Return verbatim the line containing "el tamaño del cerebro que se asocian a" together with all lines that follow it, through the end of the records.

--- INPUT RECORDS ---

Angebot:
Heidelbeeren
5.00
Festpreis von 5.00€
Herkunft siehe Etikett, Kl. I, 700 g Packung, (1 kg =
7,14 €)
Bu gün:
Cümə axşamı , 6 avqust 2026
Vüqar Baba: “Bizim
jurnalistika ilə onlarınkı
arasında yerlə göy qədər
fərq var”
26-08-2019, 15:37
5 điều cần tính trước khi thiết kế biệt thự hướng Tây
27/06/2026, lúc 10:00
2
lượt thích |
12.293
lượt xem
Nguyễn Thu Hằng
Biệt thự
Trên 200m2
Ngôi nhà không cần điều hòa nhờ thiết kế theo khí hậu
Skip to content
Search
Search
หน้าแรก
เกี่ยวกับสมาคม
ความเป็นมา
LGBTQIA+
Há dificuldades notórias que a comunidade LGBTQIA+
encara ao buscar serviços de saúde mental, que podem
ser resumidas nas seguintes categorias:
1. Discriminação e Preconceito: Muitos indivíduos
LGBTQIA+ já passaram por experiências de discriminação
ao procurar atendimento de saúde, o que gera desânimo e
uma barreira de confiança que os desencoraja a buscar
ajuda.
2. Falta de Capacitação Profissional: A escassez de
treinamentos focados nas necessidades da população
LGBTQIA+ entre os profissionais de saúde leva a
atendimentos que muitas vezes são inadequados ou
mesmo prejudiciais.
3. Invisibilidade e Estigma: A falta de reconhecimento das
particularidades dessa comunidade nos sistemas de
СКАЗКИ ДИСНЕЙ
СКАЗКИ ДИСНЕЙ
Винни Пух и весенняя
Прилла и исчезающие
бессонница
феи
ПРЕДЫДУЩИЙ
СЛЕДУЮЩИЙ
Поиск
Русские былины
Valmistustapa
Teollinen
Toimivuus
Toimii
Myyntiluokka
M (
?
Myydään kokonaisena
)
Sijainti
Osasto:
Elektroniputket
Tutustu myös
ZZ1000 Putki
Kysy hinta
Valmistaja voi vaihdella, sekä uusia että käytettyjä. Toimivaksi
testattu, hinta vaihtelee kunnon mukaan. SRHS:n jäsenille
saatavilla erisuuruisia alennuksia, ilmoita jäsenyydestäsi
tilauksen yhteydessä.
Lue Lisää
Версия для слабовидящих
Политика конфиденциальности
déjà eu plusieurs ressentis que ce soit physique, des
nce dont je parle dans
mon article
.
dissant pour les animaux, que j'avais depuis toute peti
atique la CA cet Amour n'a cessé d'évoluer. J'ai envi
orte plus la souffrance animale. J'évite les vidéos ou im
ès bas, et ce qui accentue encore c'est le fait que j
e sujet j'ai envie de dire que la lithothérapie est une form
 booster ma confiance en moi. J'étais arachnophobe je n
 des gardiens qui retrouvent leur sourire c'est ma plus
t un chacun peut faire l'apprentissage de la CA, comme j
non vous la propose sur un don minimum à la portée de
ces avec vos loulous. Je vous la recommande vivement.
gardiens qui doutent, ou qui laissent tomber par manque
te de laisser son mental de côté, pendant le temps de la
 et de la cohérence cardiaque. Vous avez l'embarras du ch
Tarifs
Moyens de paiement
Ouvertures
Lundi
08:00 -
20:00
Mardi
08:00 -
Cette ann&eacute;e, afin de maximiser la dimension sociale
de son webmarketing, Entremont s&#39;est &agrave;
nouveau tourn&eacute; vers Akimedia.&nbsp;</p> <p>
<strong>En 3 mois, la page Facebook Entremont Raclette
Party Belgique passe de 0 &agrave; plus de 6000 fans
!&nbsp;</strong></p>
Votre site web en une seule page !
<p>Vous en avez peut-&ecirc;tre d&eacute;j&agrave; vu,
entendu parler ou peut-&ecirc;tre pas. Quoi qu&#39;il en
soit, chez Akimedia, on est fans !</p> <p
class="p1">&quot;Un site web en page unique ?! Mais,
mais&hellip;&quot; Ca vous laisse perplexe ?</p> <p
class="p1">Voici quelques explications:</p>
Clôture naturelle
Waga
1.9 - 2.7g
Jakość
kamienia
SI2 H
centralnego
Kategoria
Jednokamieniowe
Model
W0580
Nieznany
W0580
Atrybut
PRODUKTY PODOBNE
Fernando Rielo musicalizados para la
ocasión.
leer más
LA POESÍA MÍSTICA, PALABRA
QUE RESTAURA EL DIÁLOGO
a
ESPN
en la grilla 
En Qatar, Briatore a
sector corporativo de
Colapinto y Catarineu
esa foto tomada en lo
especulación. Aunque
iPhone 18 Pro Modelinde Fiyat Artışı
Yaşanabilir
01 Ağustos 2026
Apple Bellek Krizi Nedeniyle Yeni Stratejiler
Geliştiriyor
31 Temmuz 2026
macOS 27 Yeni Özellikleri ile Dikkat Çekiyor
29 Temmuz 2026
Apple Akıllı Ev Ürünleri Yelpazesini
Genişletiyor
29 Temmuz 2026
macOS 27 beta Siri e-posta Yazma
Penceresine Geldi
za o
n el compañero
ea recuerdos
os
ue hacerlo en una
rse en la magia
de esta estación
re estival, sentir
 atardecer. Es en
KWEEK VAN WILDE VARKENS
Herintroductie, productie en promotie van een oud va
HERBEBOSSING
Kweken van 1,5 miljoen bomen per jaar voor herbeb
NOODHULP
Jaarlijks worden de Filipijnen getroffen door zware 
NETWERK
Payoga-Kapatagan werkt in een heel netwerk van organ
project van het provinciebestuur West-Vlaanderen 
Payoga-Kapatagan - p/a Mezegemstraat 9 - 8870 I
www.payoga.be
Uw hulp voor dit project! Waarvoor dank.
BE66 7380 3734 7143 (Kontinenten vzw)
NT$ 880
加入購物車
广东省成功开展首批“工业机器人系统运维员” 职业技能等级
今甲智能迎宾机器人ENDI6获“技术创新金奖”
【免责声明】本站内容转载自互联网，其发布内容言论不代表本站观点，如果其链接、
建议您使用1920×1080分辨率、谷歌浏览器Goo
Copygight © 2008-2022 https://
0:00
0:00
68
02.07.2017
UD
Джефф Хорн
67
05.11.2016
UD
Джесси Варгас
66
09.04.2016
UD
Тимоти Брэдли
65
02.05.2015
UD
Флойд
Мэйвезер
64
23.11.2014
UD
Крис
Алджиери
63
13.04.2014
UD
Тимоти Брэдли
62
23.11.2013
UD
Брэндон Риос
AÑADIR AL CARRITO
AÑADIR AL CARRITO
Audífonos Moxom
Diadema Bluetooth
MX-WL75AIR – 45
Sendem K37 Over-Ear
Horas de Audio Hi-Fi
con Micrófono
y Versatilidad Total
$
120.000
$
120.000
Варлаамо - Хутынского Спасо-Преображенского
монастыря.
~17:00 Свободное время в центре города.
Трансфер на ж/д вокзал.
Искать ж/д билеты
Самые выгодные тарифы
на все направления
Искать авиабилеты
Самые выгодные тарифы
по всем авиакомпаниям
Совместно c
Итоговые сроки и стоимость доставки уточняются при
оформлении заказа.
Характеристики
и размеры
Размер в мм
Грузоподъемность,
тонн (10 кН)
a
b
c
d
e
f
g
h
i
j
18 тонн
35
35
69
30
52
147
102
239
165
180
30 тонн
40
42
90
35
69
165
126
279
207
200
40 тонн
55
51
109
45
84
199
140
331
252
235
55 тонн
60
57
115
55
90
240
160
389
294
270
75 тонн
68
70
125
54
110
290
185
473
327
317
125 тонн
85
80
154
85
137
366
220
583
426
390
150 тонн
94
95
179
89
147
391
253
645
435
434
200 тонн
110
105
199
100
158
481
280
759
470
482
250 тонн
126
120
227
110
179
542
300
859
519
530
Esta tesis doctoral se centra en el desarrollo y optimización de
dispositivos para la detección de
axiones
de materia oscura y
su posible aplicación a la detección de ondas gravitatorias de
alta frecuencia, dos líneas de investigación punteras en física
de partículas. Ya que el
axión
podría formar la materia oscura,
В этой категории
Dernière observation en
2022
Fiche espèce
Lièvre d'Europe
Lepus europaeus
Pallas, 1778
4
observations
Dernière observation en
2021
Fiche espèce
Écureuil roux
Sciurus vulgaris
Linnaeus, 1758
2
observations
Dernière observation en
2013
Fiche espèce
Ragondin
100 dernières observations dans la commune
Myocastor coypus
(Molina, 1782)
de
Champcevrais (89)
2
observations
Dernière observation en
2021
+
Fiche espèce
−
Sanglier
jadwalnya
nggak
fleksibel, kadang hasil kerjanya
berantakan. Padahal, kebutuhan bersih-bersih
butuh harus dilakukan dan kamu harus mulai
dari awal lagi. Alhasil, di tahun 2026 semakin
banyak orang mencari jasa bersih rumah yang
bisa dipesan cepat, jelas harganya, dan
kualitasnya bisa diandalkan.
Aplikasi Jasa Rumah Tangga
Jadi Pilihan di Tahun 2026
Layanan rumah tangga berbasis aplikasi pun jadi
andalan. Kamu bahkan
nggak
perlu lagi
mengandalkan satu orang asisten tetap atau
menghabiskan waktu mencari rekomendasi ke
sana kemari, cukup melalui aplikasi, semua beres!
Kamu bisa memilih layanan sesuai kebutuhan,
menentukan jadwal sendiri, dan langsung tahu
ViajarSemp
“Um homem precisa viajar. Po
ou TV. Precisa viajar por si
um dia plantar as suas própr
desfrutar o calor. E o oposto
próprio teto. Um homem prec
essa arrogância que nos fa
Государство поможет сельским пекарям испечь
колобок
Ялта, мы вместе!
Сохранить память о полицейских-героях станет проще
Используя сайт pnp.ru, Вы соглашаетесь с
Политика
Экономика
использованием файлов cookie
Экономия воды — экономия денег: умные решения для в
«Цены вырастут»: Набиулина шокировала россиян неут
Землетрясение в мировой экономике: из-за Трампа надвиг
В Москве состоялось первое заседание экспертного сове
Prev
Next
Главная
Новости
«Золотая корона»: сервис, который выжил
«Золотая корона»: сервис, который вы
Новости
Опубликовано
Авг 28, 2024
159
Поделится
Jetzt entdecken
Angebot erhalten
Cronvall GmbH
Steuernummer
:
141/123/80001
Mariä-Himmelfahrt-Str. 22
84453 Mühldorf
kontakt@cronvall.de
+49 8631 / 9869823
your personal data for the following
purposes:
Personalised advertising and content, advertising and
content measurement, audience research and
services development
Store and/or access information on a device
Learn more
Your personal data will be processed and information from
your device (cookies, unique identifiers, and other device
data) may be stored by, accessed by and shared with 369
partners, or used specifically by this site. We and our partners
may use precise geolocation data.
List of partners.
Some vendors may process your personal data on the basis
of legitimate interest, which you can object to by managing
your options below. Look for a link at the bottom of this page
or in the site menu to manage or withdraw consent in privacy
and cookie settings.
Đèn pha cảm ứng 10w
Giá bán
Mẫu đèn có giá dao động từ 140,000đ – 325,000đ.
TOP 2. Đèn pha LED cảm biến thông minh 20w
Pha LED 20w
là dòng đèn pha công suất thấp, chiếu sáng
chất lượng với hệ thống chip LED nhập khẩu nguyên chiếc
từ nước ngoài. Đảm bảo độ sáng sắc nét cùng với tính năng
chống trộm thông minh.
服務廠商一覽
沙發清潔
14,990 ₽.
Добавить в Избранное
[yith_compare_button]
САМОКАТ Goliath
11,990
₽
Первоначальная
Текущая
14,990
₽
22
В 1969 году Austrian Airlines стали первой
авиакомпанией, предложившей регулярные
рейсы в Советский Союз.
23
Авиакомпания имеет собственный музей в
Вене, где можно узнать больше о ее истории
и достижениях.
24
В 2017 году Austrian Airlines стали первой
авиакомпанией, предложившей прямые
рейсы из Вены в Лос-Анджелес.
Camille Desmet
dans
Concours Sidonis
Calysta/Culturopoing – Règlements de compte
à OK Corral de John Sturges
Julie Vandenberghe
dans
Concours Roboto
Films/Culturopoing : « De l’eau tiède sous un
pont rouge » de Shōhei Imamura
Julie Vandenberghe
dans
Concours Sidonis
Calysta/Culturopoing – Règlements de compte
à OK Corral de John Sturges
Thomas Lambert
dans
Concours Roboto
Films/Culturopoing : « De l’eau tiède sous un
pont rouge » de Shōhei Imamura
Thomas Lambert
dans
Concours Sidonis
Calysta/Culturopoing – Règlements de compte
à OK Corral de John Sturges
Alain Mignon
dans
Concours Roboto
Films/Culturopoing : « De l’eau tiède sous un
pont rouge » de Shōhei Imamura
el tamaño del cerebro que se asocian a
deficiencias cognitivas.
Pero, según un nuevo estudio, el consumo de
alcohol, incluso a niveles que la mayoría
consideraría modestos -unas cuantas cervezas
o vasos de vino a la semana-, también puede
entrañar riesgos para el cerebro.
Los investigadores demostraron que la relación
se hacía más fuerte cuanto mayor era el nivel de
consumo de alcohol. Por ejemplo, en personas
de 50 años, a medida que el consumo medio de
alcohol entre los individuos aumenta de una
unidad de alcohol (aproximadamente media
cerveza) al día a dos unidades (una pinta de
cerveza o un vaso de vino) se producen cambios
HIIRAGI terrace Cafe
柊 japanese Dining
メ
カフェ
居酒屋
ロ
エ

---

**FINISHED TASK:**
el tamaño del cerebro que se asocian a
deficiencias cognitivas.
Pero, según un nuevo estudio, el consumo de
alcohol, incluso a niveles que la mayoría
consideraría modestos -unas cuantas cervezas
o vasos de vino a la semana-, también puede
entrañar riesgos para el cerebro.
Los investigadores demostraron que la relación
se hacía más fuerte cuanto mayor era el nivel de
consumo de alcohol. Por ejemplo, en personas
de 50 años, a medida que el consumo medio de
alcohol entre los individuos aumenta de una
unidad de alcohol (aproximadamente media
cerveza) al día a dos unidades (una pinta de
cerveza o un vaso de vino) se producen cambios
HIIRAGI terrace Cafe
柊 japanese Dining
メ
カフェ
居酒屋
ロ
エ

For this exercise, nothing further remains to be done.